Report: UK only has slim chances of meeting 2030 nature conservation promise

That is according to members of the House of Lords’ Environment and Climate Change Committee, who have this week published a new analysis revealing that only 6.5% of the land in England is currently protected in ways that can count towards the 30% target, which has a 2030 deadline.

This target forms part of the UN’s international treaty aimed at halting and reversing biodiversity loss. The UK and more than 190 other countries are signed up to the Convention on Biological Diversity, ratified late last year.

Off of land, Lords heard evidence that it is currently challenging to baseline the proportion of marine habitat allocated for conservation in ways that count towards the 2030 goal. Without this information – and without better monitoring of the condition of protected areas – it will be impossible to meaningfully track progress.

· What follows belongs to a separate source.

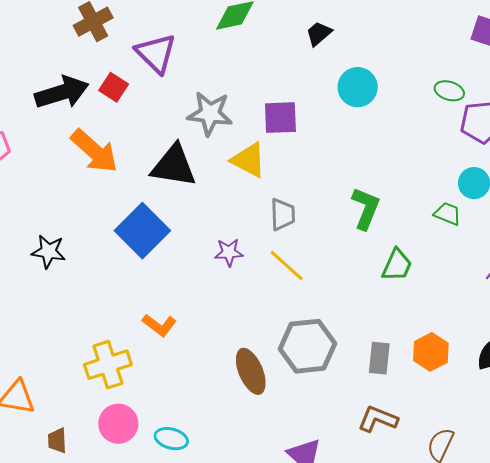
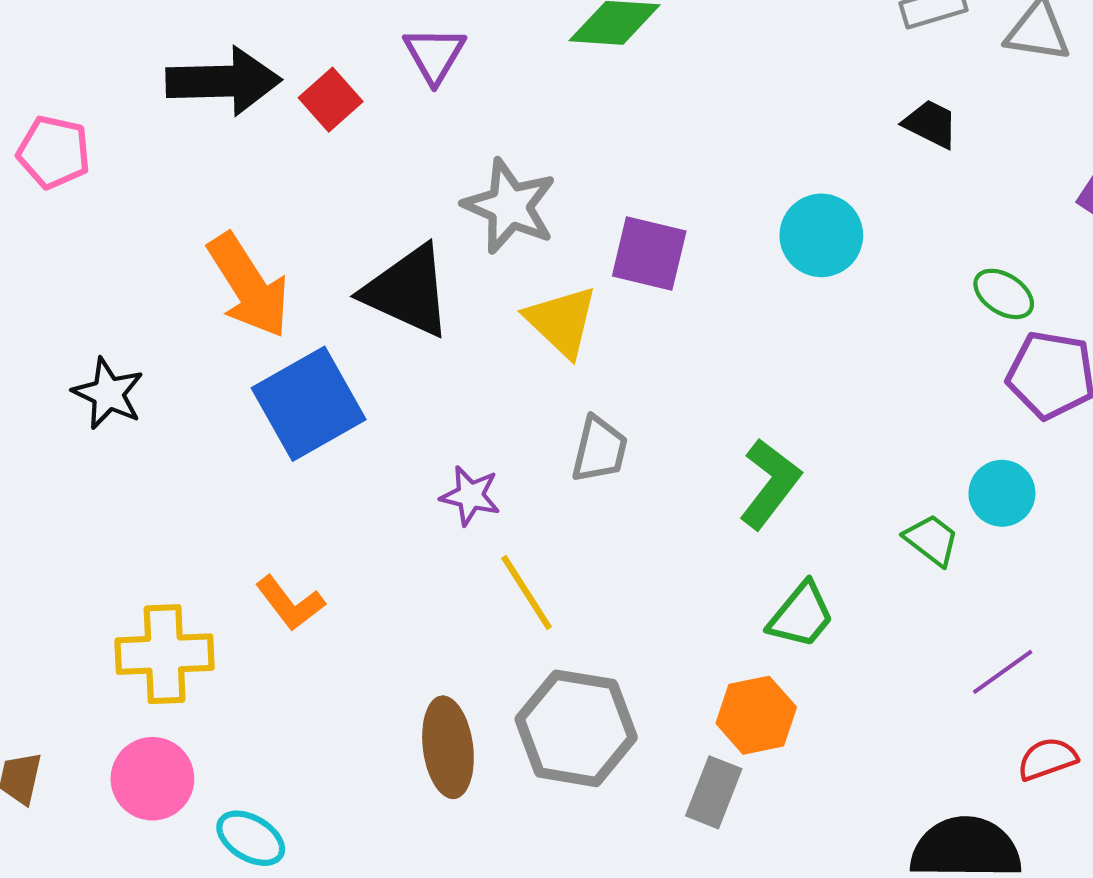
black trapezoid: (319, 34) -> (931, 124), moved, turned 52
purple triangle: (156, 53) -> (434, 55), size x0.7
orange arrow: (94, 151) -> (249, 286), moved
yellow line: (287, 265) -> (527, 592), moved
orange hexagon: (431, 352) -> (756, 715), moved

The Lords concluded that the Government is treating the 2030 target as a long-term, non-urgent priority, despite having less than seven years to achieve it.

They also expressed concerns that, unless major changes are made, degradation will continue at many designated protected areas, making the delivery of the target more challenging.

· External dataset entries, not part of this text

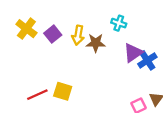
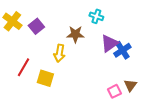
yellow arrow: (78, 35) -> (59, 53), moved
red line: (37, 95) -> (23, 67), moved, turned -36

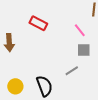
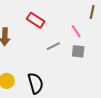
gray line: (72, 71) -> (53, 46), moved

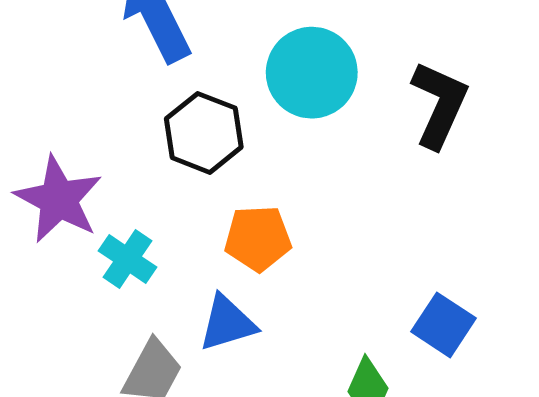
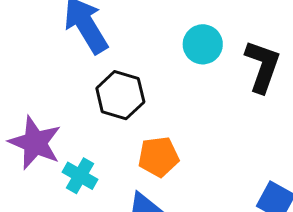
cyan circle: (312, 73) -> (203, 44), moved, size x0.7

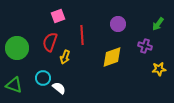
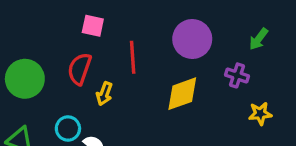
pink square: (58, 16) -> (93, 26), turned 32
purple circle: (118, 24) -> (192, 39), size x1.5

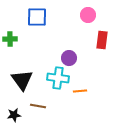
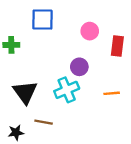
pink circle: (88, 15) -> (90, 31), moved
cyan cross: (58, 78) -> (67, 90), turned -30
orange line: (80, 91) -> (112, 93), moved

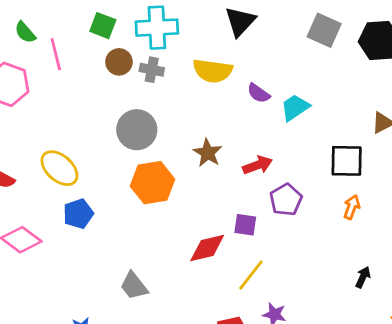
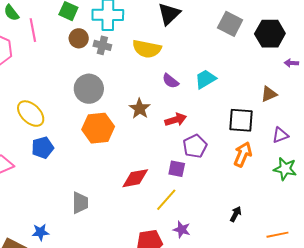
purple semicircle: (259, 93) -> (170, 81), moved
orange arrow: (352, 207) -> (243, 154), size x1.4
purple square: (245, 225) -> (177, 169), moved
black arrow: (363, 277) -> (236, 214), moved
gray trapezoid: (134, 286) -> (80, 203), turned -145

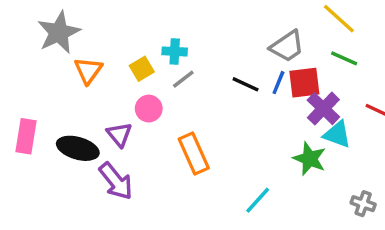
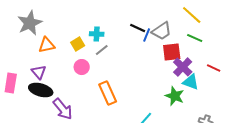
orange triangle: (88, 70) -> (47, 45), turned 42
blue line: (278, 83) -> (147, 35), moved
black line: (246, 84) -> (138, 28), moved
purple triangle: (119, 134) -> (39, 72), moved

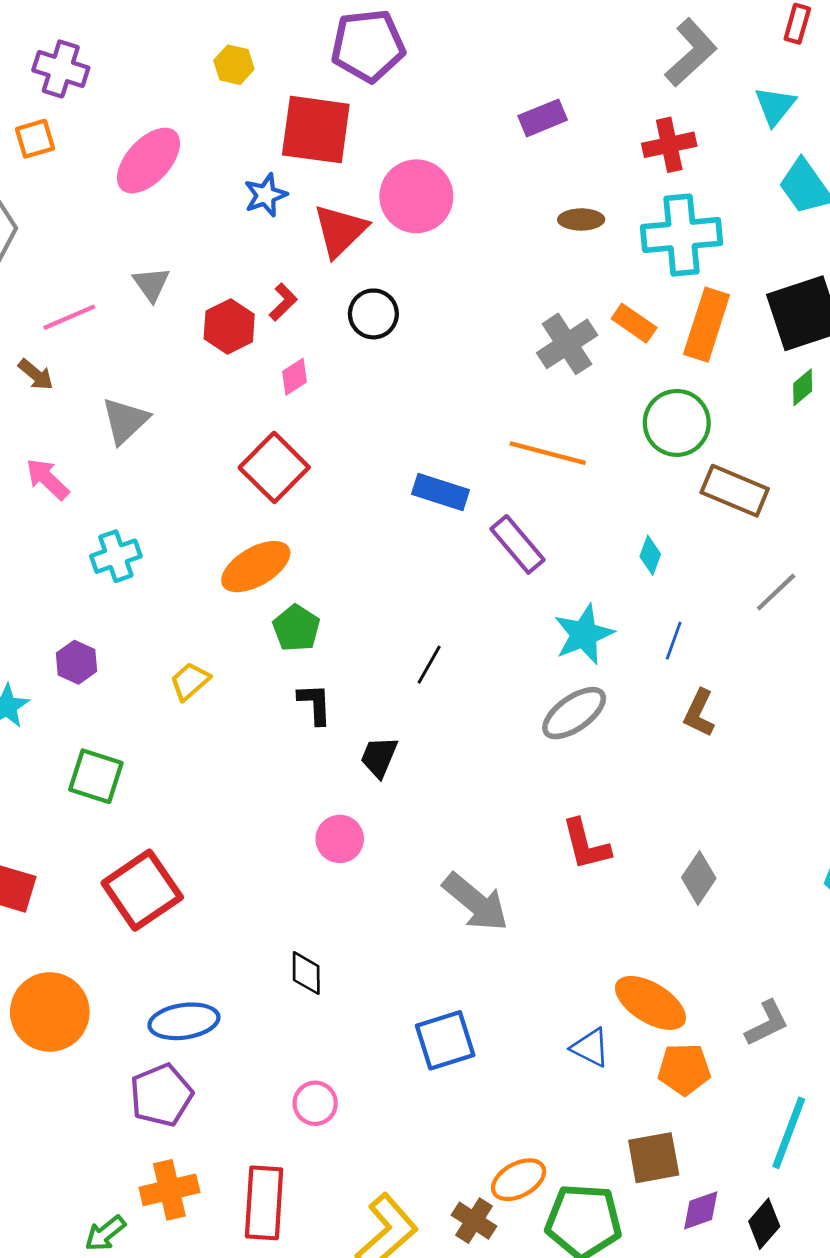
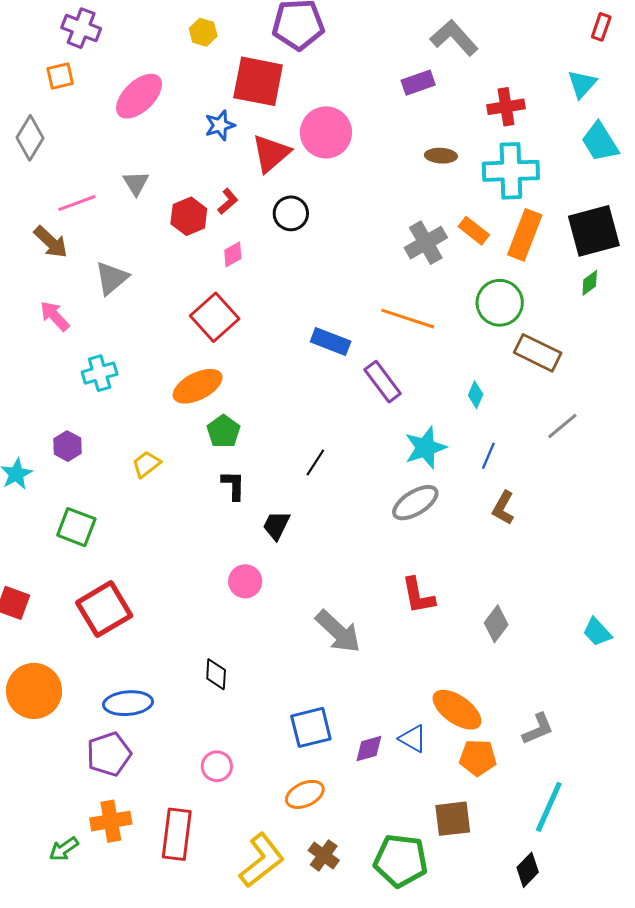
gray L-shape: (691, 53) -> (454, 38), moved, turned -93
brown arrow: (36, 375) -> (51, 242), size x1.4
orange ellipse: (519, 1180) -> (305, 794), moved
purple diamond: (701, 1210) -> (369, 749), moved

Reacting to the report, Wildlife and Countryside Link’s chief executive Richard Benwell said: “Today’s report confirms that the goal of protecting 30% of England for nature remains a distant dot on the horizon. An extraordinary challenge like this requires extraordinary leadership, but the Government has no credible plan for delivering its promise.

“With just 6 years until the 2030 deadline, achieving the target remains possible – just about – but the Government can ill afford to pass up opportunities like the Levelling Up Bill if it has any intention of fulfilling its pledges.”

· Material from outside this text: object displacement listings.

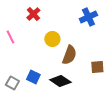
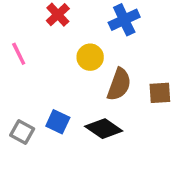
blue cross: (88, 17) -> (124, 20), moved
brown square: (97, 67) -> (160, 93), moved

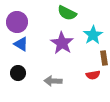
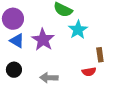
cyan star: (93, 35) -> (78, 30), moved
purple star: (62, 43) -> (43, 40), moved

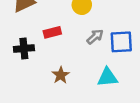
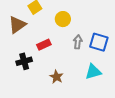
gray arrow: (95, 37) -> (78, 42), turned -32
blue square: (121, 42) -> (99, 42), turned 30

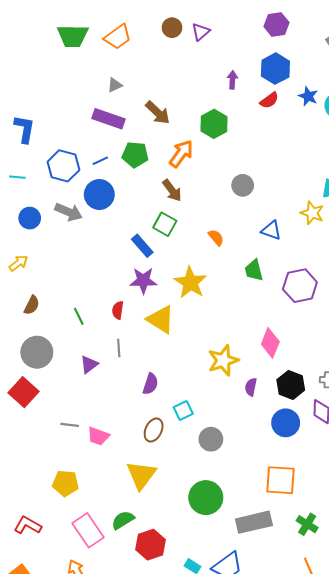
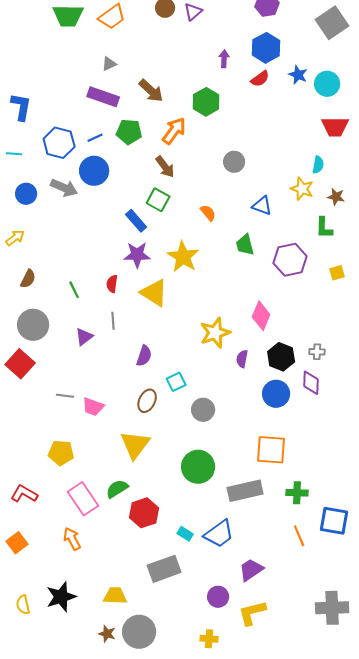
green cross: (307, 524) -> (297, 493), turned -30

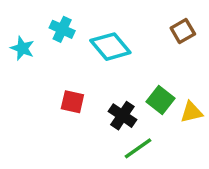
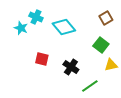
cyan star: (22, 48) -> (21, 28), moved
green square: (160, 100) -> (101, 45), moved
green line: (138, 148) -> (90, 86), moved

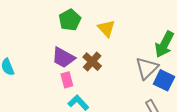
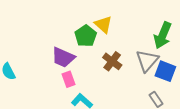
green pentagon: (70, 20) -> (86, 36), moved
brown cross: (92, 62) -> (112, 61), moved

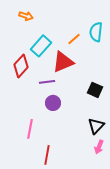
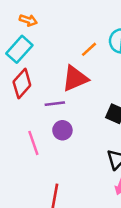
cyan rectangle: (41, 46) -> (19, 49), moved
pink line: (30, 129) -> (33, 143), moved, turned -30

To Benwell’s last point, the Levelling Up Bill was in the report stage last week ahead of Parliament’s summer break. Ministers did not take up cross-party proposals intended to beef up local nature plans or set more concrete protections in place for ancient woodland.

Calls to action

edie reached out to the Department for Food, the Environment and Rural Affairs (Defra) for a comment on the Lords’ findings. A spokesperson insisted that the UK is on track to meet the 2030 goal using the Government’s own calculation methodology.

But protected landscapes like national parks and Areas of Natural Beauty should not automatically be counted towards the 2030 goal unless they are better managed and either conservation or restoration can be proved, the Lords’ report concludes.

It calls on the Government to retain all existing protected areas and plot a pathway to improve their management, in addition to allocating protected status to additional sites. All sites should have a guarantee of protection for a minimum of 30 years, the Lords are recommending.

Monitoring and reporting is key in all of this, especially for water-based habitats where data is currently lacking. For all habitat types, full assessments should be published every six years at a minimum, the report recommends. It calls for Ministers to use the next opportunity possible in policymaking to give Natural England a statutory duty to monitor sites of special scientific interest and publish its findings.

The report also acknowledges that, at present, much reporting comes from local communities and NGOs. The Government could support these pioneers by setting up a more streamlined platform for citizen scientists to log data. It should also launch a new public awareness campaign on actions that can help to protect local sites with protected status.

Committee Chair Baroness Parminter said: “Our report makes it clear that the Government faces a huge challenge to meet the ‘30 by 30’ target it signed up to last year.

“Time is running out to halt species decline and recover nature for the public good. We are therefore calling on the Government to act urgently as it has just seven crucial years to fulfil its nature crisis pledge.”

A Defra spokesperson said: “We are already going further and faster for nature than any other government before, with our Environmental Improvement Plan and the inclusion of legally binding targets in the Environment Act.”

The UK is in the bottom 10% of nations globally in terms of how well-preserved biodiversity is. Post-Brexit environmental watchdog the Office for Environmental Protection (OEP) stated earlier this year that progress is not on track for any key environmental target, with progress in some fields, including species abundance, going backwards.